WHAT NEEDS TO BE DONE
In the listing, determine how many lines contain "series". The reply is that number alone.

*** DATA RECORDS ***

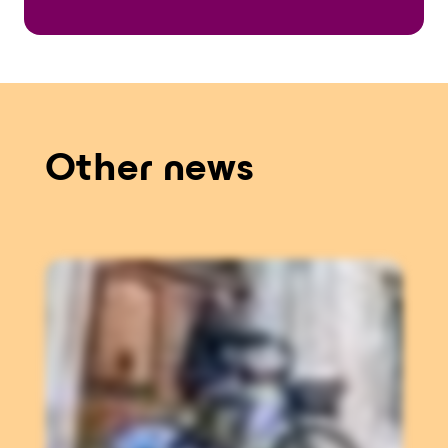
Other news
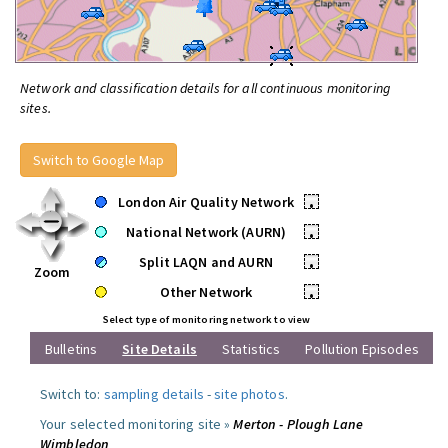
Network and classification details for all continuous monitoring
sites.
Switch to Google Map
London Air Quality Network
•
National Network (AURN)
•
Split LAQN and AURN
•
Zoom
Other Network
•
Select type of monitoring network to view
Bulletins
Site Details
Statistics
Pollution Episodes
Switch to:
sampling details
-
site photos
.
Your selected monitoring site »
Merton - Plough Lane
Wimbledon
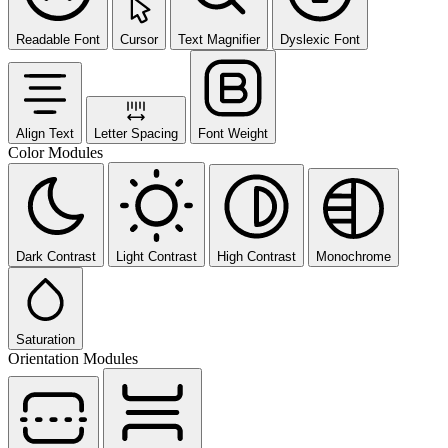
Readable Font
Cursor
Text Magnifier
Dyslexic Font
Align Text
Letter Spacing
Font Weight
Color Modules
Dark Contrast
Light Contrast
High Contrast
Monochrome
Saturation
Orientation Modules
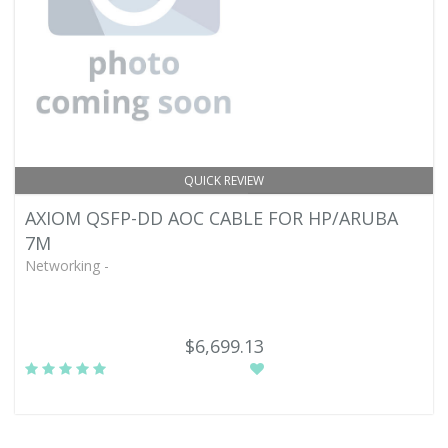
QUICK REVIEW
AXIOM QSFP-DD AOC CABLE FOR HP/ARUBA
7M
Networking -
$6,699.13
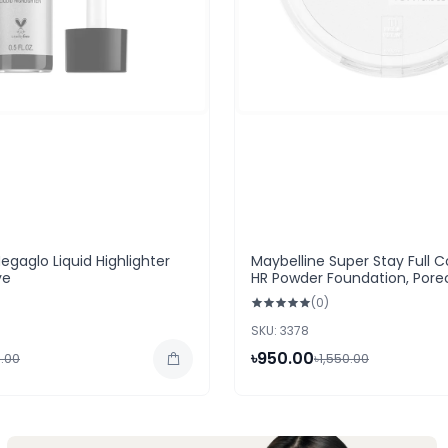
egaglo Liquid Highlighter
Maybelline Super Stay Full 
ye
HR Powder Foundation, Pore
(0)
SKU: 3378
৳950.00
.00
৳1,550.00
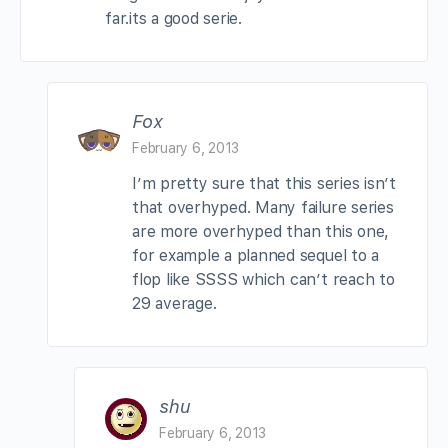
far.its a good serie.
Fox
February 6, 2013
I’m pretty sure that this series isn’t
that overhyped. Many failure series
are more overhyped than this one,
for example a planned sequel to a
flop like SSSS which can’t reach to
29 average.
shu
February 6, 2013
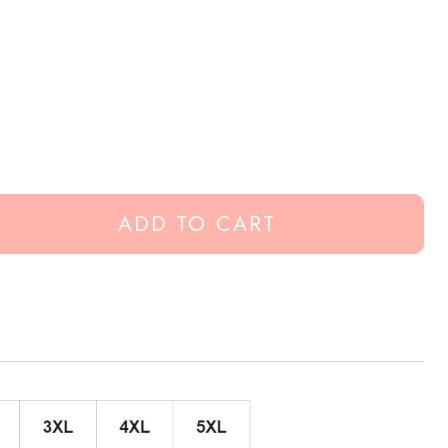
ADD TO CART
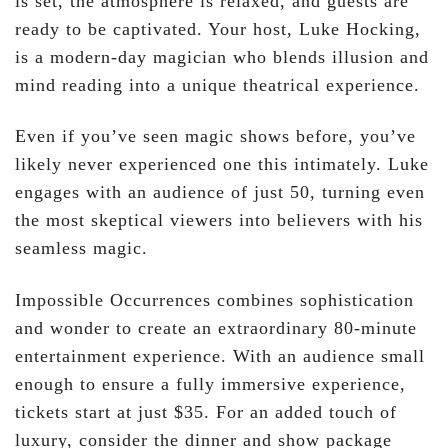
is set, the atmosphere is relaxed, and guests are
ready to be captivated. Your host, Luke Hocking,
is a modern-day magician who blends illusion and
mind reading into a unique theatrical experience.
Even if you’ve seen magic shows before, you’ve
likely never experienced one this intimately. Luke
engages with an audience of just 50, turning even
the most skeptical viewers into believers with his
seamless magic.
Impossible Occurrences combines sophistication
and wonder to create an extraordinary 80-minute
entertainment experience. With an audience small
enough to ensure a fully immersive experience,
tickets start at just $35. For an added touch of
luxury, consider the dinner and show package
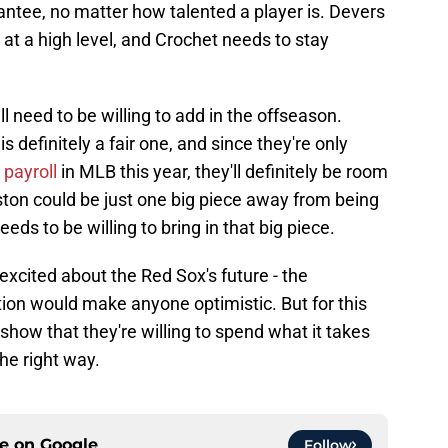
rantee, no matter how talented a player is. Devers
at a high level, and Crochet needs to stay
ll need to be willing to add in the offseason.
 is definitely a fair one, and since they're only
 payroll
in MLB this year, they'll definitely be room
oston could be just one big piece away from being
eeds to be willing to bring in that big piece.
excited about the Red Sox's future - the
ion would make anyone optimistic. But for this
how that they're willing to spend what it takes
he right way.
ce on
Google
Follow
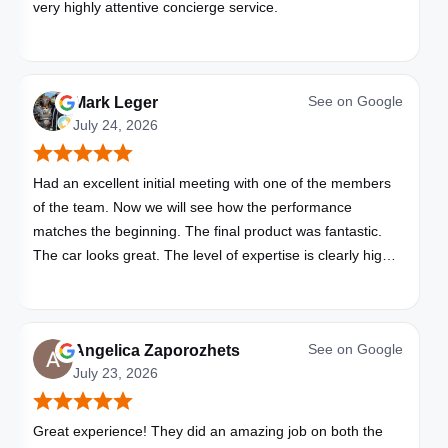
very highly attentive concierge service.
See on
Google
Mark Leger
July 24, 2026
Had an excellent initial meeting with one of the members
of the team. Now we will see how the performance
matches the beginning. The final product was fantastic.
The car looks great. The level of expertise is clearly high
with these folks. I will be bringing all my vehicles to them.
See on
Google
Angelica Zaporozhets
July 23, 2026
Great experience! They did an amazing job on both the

*** End of DATA RECORDS ***

EXERCISE SOLUTION
2